To specify the analytics settings for your user pool's existing client app at app creation time
-
Amazon CLI:
aws cognito-idp create-user-pool-client
-
Amazon API: CreateUserPoolClient
To update the analytics settings for your user pool's existing client app
-
Amazon CLI:
aws cognito-idp update-user-pool-client
-
Amazon API: UpdateUserPoolClient
Note
Amazon Cognito supports in-Region integrations when you use
ApplicationArn
Integrating your app with Amazon Pinpoint
You can publish analytics metadata to Amazon Pinpoint for Amazon Cognito local users in the user pools API.
- Local users
-
Users who signed up for an account or were created in your user pool instead of signing in through a third-party identity provider (IdP).
- User pools API
-
The operations that you can integrate with an Amazon SDK, using an app with a custom user interface (UI). You can't pass analytics metadata for federated or local users who sign in through managed login. See the Amazon Cognito API Reference for a list of user pools API operations.

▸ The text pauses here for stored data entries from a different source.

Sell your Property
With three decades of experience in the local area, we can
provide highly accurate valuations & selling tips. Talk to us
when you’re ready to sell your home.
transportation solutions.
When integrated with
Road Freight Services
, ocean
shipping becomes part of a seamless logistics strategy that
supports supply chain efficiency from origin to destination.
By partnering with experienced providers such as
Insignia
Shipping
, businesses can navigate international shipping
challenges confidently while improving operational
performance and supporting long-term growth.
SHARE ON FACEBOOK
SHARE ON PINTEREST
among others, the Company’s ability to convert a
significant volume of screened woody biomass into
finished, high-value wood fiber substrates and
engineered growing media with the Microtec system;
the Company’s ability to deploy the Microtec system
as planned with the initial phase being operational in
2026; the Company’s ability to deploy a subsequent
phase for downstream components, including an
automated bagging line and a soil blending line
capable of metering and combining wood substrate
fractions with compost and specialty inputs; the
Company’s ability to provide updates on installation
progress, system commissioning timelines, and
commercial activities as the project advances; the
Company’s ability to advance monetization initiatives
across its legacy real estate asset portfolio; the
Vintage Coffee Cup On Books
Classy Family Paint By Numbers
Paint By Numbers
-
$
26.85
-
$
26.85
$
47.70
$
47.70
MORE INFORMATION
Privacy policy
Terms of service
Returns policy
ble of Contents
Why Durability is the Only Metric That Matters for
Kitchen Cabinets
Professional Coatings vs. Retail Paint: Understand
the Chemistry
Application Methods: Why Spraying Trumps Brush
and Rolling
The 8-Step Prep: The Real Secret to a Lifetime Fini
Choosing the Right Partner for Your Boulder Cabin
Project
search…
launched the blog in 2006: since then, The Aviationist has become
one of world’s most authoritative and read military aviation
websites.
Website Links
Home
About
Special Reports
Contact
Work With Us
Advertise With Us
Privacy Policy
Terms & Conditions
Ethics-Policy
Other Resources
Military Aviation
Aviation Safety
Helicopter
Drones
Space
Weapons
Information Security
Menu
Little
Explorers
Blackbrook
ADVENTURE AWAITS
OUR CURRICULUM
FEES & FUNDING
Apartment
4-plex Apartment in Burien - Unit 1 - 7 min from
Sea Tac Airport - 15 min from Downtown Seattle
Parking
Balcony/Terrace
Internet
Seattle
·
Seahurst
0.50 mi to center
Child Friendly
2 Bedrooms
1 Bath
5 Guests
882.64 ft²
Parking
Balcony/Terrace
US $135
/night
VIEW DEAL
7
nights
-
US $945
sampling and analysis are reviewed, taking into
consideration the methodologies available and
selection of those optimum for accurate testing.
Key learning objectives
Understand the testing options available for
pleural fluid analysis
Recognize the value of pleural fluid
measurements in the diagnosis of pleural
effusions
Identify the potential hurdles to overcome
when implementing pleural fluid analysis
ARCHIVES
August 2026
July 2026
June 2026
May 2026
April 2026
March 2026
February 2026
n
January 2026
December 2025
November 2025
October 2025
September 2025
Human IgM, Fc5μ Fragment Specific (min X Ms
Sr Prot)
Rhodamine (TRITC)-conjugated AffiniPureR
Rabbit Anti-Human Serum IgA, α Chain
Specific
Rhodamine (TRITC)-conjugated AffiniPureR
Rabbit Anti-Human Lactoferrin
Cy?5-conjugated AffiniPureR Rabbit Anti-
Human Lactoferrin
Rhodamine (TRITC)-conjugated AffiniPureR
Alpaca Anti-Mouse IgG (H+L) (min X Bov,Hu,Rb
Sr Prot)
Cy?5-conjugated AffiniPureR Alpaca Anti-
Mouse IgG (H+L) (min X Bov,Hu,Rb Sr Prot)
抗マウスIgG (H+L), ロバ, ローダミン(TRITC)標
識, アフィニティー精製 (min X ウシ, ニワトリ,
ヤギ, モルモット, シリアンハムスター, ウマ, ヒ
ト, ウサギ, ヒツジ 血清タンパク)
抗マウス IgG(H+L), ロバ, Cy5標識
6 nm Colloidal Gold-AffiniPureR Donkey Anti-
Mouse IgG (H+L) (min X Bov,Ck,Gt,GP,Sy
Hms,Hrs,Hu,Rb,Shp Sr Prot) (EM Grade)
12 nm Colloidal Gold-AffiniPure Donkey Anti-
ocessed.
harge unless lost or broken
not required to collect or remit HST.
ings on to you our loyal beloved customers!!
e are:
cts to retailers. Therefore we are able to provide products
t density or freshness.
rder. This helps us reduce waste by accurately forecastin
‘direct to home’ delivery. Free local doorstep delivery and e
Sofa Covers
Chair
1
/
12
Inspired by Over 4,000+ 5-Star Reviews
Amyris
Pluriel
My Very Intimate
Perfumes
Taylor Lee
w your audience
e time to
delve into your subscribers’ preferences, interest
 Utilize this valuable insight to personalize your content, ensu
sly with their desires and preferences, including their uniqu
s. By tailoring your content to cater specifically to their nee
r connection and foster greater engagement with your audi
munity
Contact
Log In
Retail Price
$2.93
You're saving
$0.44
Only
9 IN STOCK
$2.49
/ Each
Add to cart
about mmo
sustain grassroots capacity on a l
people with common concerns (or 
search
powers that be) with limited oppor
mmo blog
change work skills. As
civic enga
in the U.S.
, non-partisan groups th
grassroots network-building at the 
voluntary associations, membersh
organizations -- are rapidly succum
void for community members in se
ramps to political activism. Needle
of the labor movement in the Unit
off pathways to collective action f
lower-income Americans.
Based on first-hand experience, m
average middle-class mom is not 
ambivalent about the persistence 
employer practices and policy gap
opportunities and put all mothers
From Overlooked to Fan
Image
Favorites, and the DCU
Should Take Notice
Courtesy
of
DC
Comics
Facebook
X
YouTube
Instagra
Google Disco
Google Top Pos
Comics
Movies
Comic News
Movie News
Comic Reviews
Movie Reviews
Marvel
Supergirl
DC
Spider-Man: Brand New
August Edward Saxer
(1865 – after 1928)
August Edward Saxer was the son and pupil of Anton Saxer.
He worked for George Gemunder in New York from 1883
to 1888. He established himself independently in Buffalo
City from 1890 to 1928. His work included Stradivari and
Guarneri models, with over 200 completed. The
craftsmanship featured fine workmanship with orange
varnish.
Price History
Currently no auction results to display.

After you configure your user pool to publish to a campaign, Amazon Cognito passes metadata to Amazon Pinpoint for the following API operations.
-
AdminInitiateAuth
-
AdminRespondToAuthChallenge
-
ConfirmForgotPassword
-
ConfirmSignUp
-
ForgotPassword
-
InitiateAuth
-
ResendConfirmationCode
-
RespondToAuthChallenge
-
SignUp
To pass metadata about your user's session to your Amazon Pinpoint campaign, include an
AnalyticsEndpointId
value in the AnalyticsMetadata
parameter of your API request. For a JavaScript example, see Why
aren't my Amazon Cognito user pool analytics appearing on my Amazon Pinpoint dashboard?